Data Engineer - Advanced Analytics - Remote
New Iron is leading the search for a Data Engineer to join an industrial manufacturing company on the cutting edge of materials science.
This is a direct-hire remote role for a customer based in Charlotte, NC. Remote candidates are strongly encouraged to apply.
You will join a core platform development team designing and implementing high-performance data pipelines using cutting edge technologies.
Your primary responsibility will be to architect reliable large scale data ingestion pipelines that land inbound data from various data stores throughout our clients on-premise and cloud based data lakes.
You will join a development team supporting advanced analytics projects by requiring data validation, data profiling automation, and CI/CD to ensure maintainability of inbound data flows.
If you are an expert on query languages and data cleansing, and have experience working on large scale data engineering projects, we'd love to talk to you!
Responsibilities may include:
- Design, test, deploy and maintain highly performant data ingestion pipelines from landed to cleansed, batch to streamed unstructured data using Apache Spark
- Participate in code reviews and improve software engineering standards and best practices and share knowledge with peers
- Work with cross functional teams using Agile development best practices, CI/CD methods with goal of automating the build integration, deployment and monitoring
- Stay current with industry trends and technologies advancements to improve your quality, productivity and performance
- Work with data source teams to define data cleansing and enrichment requirements for landed data. Also data ingestion requirements including implementation to result landed data as valid
- Provide support in a DevOps environment such as monitor tokens and overall system performance
- 5+ years in Big data engineering roles
- Expert with Apache Spark platform for developing batch, micro-batch and streaming ingestion pipelines and leveraging all levels of the API (e.g., SparkContext, DataFrames, DataSets, GraphFrames, SparkSQL, SparkML)
- Experience with AWS services such as S3, EC2, DMS, RDS, RedShift, DynamoDB, CloudTrail,EKS, IAM and CloudWatch
- Experience with Terraform / CloudFormation
- Experience developing and maintaining ETL and ELT pipelines for Data Warehousing (On-prem and Cloud)
- Expert using query languages (e.g., SQL or Spark SQL)

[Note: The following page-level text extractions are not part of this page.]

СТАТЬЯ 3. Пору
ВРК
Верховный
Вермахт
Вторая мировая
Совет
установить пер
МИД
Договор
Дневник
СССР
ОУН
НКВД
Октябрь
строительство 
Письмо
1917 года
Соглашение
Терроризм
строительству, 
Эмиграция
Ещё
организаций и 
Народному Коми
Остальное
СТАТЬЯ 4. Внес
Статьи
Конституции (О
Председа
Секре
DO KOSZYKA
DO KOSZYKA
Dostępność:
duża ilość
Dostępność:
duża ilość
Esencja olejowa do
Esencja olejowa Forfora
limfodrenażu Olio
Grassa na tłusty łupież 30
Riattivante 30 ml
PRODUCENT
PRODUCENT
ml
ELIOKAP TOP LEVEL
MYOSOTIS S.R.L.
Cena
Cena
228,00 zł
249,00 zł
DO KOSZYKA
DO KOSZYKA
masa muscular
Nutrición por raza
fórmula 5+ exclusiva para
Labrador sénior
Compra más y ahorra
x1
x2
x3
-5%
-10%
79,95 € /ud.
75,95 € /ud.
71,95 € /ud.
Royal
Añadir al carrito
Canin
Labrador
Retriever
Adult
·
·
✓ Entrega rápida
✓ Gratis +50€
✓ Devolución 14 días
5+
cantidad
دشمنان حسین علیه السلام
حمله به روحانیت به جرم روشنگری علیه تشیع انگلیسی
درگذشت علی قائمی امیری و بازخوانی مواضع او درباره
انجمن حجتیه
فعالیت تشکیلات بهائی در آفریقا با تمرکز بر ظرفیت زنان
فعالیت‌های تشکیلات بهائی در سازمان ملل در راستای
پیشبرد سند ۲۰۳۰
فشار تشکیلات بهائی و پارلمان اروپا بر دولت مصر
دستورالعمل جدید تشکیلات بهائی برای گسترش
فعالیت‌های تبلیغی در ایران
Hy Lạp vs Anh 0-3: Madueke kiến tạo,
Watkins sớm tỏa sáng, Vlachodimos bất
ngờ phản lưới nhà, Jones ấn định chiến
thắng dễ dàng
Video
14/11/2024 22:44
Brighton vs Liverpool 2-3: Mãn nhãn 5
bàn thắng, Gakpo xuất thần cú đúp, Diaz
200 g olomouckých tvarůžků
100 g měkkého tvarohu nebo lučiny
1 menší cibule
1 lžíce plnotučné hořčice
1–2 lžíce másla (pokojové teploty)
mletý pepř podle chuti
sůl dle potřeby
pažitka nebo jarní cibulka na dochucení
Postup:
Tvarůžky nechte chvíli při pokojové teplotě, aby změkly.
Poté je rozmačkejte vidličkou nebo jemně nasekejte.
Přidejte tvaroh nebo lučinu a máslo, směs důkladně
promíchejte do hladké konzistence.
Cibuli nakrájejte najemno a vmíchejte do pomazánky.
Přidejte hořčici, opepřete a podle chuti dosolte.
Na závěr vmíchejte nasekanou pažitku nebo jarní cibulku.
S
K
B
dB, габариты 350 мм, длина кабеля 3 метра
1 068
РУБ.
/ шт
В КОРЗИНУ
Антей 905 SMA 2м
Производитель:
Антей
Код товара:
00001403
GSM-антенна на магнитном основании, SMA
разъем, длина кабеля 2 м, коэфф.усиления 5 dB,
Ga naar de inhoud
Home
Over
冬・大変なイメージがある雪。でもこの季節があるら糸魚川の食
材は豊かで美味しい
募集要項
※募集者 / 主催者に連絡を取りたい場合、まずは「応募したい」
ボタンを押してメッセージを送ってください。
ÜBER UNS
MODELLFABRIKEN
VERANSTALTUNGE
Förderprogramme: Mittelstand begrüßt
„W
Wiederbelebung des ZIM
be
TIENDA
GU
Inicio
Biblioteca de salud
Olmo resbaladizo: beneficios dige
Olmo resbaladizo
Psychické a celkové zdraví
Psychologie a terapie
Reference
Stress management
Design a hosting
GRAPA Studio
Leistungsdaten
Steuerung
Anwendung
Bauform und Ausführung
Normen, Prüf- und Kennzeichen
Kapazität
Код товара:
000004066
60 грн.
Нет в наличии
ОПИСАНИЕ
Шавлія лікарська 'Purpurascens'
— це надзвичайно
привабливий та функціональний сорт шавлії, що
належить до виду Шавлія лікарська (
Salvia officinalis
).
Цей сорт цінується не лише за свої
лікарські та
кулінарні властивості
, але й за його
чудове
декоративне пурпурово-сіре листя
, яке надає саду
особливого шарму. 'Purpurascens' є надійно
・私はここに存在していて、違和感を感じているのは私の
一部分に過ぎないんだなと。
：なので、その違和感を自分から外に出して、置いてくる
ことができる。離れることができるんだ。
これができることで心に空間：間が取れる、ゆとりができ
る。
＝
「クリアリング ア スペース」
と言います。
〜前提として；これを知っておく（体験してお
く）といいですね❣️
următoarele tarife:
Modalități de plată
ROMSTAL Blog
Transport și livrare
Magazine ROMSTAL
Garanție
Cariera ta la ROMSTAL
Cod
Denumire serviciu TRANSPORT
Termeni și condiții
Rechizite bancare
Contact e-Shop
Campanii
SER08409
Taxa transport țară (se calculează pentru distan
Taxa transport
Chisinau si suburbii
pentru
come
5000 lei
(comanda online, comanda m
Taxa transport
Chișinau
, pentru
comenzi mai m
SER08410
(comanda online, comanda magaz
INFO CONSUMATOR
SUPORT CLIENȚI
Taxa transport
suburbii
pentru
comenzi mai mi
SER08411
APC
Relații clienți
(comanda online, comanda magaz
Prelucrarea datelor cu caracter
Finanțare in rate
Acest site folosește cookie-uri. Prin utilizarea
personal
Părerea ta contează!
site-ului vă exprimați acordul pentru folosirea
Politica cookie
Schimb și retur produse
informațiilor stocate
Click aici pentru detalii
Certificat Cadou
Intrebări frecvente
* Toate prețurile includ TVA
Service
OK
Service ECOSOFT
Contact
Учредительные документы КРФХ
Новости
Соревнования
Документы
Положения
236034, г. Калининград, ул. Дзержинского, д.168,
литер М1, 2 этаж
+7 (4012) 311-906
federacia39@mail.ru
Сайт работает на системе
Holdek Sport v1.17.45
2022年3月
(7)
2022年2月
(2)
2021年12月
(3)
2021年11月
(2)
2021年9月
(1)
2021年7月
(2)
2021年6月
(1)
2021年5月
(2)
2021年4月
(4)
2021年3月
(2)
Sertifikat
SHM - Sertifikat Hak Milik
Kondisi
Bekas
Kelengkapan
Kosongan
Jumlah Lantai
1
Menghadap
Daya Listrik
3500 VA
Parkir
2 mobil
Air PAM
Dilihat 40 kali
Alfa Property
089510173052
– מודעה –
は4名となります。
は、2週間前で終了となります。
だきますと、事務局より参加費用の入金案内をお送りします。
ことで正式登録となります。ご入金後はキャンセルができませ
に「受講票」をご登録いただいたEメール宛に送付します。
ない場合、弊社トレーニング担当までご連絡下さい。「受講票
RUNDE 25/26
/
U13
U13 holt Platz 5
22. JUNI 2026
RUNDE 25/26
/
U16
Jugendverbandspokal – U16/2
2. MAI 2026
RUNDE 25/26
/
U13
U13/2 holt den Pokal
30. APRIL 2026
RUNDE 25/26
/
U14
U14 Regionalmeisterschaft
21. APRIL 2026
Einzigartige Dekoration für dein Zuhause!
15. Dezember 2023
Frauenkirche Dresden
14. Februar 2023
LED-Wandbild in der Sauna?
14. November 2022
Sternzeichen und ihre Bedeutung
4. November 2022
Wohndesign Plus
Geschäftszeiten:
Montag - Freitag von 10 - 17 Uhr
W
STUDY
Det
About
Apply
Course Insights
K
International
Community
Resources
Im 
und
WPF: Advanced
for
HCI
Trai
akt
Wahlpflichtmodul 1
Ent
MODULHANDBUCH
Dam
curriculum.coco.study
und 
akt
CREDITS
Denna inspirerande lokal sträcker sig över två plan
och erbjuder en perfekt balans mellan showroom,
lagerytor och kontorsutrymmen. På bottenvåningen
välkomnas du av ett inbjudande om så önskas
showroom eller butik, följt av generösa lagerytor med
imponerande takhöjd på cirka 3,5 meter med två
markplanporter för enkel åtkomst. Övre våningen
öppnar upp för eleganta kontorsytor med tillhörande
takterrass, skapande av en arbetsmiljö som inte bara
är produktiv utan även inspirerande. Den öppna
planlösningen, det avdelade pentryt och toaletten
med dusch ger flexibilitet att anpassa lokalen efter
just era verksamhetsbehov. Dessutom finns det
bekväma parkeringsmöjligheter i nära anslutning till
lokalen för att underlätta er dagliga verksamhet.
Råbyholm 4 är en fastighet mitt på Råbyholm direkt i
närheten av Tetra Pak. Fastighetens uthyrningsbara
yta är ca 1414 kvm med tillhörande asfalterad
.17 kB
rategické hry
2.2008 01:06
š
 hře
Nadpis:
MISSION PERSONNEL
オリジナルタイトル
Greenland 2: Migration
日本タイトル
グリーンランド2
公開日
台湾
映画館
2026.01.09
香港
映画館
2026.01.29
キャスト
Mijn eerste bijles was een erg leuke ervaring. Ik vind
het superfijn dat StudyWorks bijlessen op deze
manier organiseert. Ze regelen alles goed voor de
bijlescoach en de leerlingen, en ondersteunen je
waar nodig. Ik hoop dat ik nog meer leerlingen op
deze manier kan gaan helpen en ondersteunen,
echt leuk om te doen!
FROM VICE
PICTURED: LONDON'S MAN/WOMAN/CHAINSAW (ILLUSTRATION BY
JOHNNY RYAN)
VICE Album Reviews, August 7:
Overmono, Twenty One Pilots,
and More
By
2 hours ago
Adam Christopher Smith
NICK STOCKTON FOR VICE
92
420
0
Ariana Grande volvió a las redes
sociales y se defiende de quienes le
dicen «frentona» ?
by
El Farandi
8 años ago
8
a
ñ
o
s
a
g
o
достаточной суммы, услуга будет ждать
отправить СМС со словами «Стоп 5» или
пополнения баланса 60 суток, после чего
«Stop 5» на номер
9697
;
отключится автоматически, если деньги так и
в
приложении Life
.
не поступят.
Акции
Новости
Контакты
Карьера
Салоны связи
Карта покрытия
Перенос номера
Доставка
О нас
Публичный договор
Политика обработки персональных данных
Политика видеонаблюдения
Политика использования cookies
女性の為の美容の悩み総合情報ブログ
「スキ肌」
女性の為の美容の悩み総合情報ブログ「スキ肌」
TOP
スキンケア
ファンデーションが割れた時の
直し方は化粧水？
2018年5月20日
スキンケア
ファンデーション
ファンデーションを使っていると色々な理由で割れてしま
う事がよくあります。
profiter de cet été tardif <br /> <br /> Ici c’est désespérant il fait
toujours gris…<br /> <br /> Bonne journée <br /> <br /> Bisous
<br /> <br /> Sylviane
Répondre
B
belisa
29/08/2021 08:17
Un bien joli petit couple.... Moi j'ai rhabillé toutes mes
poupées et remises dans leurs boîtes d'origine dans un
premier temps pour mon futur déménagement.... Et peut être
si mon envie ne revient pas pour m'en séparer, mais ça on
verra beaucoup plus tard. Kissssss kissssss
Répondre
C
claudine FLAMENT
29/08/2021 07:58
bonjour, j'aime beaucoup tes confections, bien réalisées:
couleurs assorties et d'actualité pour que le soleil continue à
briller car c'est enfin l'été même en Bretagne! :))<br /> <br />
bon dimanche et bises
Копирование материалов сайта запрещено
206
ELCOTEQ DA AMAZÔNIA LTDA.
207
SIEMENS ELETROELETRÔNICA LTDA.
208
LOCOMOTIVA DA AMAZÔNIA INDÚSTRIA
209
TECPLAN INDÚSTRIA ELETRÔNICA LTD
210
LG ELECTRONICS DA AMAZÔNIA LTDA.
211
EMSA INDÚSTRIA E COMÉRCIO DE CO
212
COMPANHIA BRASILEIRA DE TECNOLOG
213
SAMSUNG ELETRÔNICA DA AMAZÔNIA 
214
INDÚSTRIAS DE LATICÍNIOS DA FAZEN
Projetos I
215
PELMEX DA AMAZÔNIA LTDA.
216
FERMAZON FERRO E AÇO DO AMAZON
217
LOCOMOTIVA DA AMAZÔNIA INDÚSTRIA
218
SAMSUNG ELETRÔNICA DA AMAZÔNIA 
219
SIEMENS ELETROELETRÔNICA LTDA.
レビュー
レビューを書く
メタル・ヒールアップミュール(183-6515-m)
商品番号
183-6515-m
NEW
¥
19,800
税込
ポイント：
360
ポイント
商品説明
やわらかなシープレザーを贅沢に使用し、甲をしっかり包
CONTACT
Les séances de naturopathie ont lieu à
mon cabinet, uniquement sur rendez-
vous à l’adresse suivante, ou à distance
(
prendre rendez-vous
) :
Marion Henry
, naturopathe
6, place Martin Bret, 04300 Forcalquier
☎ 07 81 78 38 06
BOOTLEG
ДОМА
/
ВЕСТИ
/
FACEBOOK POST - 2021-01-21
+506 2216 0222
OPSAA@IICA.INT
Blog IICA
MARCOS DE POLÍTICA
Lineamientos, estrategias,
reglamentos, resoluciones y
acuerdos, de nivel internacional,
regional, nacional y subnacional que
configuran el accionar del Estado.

- Expert with agile development; CI/CD environment
- Expert with Data Cleansing tools
- Expert with traditional relational and polyglot persistence technologies
- Strong Hands on with Spark core architecture e.g S3, parquet and Delta Lake architecture, similar technologies and tools
- At least one modern JVM language such as Java, Scala
- At least one other language such as Python
- Strong hands on understanding of notebook environments such as JupyterHub
- Values and prioritizes well designed, testable, extensible and maintainable code
- Excellent technical communication, collaboration, time-management skills
Nice to Have:
- Master degree in Computer Science or a related field
- Full Stack experience developing large scale distributed systems
- Familiarity with Oracle, Microsoft SQL, SSIS, SSRS
- Familiarity with enterprise ETL and integrations tools such as Informatica, Mulesoft
- Familiarity with open source data integration and DAG tools such as NiFi, Airflow, Streamsets, etc.
- Familiarity with Data sources and integration solutions ( used in manufacturing enterprises) such as Maximo, Pi Integrator, etc.
- Reporting and analysis tools such as PowerBI, Tableau, etc.
Candidates must be authorized to work in the United States on a full-time basis for any employer. Principals only.Recruiters, please do not contact this job poster.